AVAILABLE DATA:
---*---

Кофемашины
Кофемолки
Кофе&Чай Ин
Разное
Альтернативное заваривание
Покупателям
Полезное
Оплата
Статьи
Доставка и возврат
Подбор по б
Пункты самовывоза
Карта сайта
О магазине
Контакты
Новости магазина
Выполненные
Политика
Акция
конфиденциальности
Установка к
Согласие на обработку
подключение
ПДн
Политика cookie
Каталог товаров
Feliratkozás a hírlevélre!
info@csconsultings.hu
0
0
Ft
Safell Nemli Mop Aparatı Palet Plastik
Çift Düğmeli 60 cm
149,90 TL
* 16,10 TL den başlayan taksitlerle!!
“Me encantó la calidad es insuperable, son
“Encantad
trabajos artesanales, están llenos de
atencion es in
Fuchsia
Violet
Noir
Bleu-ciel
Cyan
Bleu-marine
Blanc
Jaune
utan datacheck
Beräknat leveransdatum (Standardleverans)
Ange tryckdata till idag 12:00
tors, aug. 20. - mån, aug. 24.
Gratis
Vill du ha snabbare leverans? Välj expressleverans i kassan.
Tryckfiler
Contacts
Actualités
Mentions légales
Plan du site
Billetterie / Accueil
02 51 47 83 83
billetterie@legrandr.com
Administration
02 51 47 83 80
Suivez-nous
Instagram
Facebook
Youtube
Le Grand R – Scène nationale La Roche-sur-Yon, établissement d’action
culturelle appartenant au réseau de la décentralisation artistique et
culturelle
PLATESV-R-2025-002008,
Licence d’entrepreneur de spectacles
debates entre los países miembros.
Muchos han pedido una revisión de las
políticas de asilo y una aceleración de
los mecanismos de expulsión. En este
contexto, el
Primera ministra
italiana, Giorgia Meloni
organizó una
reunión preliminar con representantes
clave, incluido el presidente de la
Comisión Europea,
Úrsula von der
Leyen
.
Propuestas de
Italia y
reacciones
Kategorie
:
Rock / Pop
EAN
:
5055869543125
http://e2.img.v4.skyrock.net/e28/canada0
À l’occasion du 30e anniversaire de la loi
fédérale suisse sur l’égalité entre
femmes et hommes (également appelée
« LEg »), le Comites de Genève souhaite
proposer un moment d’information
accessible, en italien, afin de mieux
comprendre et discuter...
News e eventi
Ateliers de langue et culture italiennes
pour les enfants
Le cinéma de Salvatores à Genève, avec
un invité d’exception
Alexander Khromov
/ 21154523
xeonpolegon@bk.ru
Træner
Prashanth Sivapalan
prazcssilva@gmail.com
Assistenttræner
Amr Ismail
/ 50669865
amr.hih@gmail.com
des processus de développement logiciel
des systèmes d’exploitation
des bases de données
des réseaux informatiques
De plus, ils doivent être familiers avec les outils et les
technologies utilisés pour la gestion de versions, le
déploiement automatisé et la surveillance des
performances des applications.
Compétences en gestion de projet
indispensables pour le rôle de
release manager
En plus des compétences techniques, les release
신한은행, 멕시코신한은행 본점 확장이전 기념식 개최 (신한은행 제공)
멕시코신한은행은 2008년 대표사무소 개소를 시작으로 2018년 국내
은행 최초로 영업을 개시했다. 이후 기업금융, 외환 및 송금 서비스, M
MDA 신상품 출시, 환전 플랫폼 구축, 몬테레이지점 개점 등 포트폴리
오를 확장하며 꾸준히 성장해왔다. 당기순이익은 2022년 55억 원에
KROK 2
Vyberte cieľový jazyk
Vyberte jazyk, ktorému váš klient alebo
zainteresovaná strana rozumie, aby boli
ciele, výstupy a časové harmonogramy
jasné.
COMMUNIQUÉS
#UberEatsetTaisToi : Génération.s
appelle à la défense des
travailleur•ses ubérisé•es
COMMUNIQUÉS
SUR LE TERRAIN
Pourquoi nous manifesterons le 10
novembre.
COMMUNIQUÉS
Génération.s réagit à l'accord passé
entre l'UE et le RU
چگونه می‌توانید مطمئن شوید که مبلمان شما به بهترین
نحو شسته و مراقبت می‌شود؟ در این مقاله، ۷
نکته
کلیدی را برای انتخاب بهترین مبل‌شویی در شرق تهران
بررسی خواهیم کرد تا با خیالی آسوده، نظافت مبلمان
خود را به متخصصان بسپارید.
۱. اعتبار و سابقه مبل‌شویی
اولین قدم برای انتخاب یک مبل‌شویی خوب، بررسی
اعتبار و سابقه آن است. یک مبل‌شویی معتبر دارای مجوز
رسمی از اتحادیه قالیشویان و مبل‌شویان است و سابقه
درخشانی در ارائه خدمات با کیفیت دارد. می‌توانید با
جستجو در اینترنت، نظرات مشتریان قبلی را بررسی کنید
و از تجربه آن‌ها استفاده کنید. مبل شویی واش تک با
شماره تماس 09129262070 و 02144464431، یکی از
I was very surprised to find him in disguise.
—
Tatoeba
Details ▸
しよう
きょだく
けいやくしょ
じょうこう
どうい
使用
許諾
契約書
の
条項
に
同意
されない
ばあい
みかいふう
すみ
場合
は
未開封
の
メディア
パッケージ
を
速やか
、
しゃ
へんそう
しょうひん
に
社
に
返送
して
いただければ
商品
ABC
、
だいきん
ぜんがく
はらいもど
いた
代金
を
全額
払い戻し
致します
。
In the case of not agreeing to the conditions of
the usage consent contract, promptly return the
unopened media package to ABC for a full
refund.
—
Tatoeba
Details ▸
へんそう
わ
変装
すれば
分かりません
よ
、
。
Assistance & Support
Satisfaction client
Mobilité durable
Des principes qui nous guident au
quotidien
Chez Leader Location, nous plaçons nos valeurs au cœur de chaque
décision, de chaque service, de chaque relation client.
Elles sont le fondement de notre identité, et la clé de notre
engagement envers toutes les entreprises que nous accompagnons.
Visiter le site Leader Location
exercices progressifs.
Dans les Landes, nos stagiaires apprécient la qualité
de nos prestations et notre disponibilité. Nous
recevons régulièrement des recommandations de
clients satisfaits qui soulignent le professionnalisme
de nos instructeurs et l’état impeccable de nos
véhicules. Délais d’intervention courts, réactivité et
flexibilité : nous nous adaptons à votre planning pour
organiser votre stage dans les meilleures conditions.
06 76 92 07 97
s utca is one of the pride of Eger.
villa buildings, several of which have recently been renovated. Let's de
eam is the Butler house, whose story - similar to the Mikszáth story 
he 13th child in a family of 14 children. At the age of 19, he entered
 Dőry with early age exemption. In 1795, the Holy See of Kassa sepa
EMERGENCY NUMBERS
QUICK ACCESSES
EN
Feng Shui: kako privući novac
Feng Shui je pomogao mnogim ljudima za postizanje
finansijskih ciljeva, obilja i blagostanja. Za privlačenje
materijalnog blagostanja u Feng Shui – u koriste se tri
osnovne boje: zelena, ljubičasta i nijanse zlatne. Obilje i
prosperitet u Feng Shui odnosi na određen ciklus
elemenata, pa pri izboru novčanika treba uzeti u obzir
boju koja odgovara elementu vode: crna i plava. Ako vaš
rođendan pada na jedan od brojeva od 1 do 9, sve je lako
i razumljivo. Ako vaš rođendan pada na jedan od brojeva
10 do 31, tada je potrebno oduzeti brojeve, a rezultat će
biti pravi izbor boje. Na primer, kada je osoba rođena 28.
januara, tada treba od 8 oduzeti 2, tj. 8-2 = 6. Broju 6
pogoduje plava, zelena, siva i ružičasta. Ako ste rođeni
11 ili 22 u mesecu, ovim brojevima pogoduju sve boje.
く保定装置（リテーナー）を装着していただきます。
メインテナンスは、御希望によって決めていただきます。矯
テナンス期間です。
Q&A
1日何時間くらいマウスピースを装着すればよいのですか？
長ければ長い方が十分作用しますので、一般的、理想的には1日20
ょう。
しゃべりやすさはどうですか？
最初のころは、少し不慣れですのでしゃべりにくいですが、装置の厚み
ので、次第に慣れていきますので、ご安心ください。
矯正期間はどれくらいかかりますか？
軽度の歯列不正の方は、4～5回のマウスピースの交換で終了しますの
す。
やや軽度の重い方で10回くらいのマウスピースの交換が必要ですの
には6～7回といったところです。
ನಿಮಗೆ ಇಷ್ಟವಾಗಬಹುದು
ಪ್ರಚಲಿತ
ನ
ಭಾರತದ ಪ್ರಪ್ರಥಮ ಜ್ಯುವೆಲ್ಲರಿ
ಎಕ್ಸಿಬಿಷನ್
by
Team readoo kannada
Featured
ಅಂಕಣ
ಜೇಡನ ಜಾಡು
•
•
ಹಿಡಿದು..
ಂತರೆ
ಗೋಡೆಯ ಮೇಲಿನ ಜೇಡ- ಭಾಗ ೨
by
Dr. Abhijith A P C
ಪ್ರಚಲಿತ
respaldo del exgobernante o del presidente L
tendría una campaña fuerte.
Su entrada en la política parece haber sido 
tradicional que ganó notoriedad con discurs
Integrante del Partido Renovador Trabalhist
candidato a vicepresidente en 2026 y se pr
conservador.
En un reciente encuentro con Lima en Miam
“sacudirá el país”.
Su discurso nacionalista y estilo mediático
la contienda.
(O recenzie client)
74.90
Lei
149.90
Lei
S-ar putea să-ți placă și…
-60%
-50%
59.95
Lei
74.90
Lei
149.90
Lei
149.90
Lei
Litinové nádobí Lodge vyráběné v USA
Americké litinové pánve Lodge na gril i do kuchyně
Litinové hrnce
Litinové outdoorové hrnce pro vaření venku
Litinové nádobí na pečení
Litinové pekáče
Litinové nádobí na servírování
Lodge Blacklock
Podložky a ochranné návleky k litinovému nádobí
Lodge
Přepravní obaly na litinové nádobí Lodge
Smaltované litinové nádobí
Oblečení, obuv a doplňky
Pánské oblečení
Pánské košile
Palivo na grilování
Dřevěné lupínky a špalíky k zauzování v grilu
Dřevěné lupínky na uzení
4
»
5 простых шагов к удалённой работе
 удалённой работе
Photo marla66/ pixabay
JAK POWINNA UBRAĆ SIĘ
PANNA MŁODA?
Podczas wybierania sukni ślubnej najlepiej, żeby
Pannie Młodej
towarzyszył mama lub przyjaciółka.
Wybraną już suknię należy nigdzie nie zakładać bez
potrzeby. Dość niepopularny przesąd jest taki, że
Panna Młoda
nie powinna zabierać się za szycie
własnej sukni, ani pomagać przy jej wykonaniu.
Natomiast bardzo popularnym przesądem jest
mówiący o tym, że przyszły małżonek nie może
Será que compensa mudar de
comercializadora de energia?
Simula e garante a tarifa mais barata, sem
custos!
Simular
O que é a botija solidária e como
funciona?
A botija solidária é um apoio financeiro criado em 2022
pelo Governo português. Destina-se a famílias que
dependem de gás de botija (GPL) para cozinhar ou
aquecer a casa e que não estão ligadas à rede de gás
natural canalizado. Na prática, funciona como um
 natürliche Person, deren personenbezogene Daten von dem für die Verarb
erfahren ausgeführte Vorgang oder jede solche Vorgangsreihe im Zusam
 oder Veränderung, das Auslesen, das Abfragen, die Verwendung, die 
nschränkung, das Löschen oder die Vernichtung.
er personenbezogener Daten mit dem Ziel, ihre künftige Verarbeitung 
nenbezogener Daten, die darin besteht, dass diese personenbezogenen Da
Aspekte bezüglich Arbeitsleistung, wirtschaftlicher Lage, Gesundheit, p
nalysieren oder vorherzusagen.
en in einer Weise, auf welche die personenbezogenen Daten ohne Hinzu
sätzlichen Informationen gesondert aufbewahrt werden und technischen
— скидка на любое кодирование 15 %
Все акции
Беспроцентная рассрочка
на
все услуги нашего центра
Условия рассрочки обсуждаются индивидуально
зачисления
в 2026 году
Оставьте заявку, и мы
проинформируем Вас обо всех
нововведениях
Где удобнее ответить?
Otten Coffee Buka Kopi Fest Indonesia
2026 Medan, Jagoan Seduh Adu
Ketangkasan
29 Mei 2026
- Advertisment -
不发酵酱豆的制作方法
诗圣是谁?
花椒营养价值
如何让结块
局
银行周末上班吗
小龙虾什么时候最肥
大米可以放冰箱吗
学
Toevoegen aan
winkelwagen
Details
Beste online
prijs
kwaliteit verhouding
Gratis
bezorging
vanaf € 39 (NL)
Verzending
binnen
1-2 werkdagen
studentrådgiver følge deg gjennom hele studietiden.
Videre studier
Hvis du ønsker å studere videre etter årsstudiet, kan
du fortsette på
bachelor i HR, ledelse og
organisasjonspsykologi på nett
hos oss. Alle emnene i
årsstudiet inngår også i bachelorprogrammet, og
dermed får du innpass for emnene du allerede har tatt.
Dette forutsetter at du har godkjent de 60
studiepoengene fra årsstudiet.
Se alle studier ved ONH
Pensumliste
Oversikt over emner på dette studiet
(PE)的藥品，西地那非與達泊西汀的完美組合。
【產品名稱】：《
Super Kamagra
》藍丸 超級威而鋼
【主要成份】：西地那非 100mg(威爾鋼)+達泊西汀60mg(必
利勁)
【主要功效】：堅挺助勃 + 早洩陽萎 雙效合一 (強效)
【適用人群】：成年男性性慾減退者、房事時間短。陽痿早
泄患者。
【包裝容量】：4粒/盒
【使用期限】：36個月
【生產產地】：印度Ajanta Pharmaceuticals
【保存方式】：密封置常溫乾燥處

---*---

WORK ITEM: Check each line of the records above, and copy those that hold the word "plus".

SOLVED PROBLEM:
De plus, ils doivent être familiers avec les outils et les
En plus des compétences techniques, les release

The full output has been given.